Dominica Signs Deal To Export Drinking Water

 

DAVID McFADDEN

SAN JUAN, Puerto Rico (AP) — The lush but poor Caribbean island of Dominica will allow an export company to ship billions of gallons of its river water to parched countries around the globe, officials said Saturday.

Prime Minister Roosevelt Skerrit's Cabinet signed a deal Thursday with a Colorado company to collect drinking water from the volcanic island's interior and ship it to countries as far away as the Middle East, said Lucien Blackmoore, permanent secretary of the Ministry of Public Utilities, Energy and Ports.

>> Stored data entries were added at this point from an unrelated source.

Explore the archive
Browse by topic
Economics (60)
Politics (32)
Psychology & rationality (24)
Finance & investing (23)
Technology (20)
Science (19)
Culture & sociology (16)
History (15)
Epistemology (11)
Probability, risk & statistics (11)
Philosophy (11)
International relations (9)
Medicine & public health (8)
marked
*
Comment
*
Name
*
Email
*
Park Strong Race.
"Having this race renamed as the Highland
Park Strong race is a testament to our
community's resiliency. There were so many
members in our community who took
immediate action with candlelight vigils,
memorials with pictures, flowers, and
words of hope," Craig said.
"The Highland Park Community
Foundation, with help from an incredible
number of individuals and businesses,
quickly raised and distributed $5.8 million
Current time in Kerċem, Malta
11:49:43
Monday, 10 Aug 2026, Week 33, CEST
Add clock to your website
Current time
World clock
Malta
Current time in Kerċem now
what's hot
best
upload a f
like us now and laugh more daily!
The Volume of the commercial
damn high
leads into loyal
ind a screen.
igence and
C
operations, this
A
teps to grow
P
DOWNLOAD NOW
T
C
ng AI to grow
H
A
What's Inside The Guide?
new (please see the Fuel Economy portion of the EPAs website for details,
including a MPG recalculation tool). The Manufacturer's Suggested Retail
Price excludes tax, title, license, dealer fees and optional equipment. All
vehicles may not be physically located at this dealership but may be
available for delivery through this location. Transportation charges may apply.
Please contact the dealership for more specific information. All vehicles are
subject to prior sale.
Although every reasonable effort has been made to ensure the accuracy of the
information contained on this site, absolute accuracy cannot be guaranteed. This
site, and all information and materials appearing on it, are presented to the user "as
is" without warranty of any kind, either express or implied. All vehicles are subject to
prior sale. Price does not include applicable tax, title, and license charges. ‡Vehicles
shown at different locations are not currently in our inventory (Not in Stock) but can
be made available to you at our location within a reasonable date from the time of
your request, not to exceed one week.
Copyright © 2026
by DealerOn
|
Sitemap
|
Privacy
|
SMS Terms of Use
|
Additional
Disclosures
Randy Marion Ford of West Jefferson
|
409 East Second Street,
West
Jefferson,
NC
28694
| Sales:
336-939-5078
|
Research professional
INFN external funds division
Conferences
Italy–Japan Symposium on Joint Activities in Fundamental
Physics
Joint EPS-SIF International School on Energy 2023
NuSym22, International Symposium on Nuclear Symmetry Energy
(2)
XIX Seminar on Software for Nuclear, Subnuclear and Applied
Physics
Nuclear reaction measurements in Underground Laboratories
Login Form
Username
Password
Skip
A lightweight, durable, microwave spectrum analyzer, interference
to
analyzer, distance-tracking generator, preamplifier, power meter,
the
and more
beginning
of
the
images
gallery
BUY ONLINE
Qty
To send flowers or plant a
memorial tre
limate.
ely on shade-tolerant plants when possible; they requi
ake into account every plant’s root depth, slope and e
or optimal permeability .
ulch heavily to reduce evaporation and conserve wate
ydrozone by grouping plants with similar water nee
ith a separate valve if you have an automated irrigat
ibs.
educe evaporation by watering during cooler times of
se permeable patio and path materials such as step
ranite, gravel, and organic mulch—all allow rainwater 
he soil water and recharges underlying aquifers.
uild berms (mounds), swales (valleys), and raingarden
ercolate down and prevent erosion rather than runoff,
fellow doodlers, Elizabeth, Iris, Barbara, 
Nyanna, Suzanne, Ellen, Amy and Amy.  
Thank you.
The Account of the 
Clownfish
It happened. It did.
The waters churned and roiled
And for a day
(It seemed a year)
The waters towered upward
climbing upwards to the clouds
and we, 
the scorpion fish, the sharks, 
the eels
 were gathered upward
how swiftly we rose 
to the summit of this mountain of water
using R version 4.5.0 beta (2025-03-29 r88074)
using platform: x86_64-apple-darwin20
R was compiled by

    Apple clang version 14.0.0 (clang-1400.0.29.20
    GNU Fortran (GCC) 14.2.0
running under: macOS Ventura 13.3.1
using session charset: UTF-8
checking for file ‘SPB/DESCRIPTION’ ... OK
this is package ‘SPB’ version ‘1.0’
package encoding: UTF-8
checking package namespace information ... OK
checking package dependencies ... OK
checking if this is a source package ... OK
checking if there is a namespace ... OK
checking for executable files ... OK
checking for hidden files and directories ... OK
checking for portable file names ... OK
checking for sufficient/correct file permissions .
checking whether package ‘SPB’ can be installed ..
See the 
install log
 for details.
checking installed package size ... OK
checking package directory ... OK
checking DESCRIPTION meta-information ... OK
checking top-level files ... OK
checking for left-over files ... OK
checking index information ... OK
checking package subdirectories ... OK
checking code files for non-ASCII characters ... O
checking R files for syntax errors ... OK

The 10-year license allows Sisserou Water Inc. to collect 3 billion gallons (11 billion liters) of fresh water annually from the Clyde River, Blackmoore said.

He said studies found extracting the water will not harm islanders or damage the delicate ecological mix of Dominica, a tropical island of 71,000 people about 30 miles (45 kilometers) long and 16 miles (25 kilometers) wide. The country brands itself as the Caribbean's "Nature Island."

One of the company's four directors is former Cabinet minister Atherton Martin, who in 1998 won a Goldman Environmental Prize for protecting Dominica from being despoiled by a major copper mine. Martin did not answer telephone calls Saturday.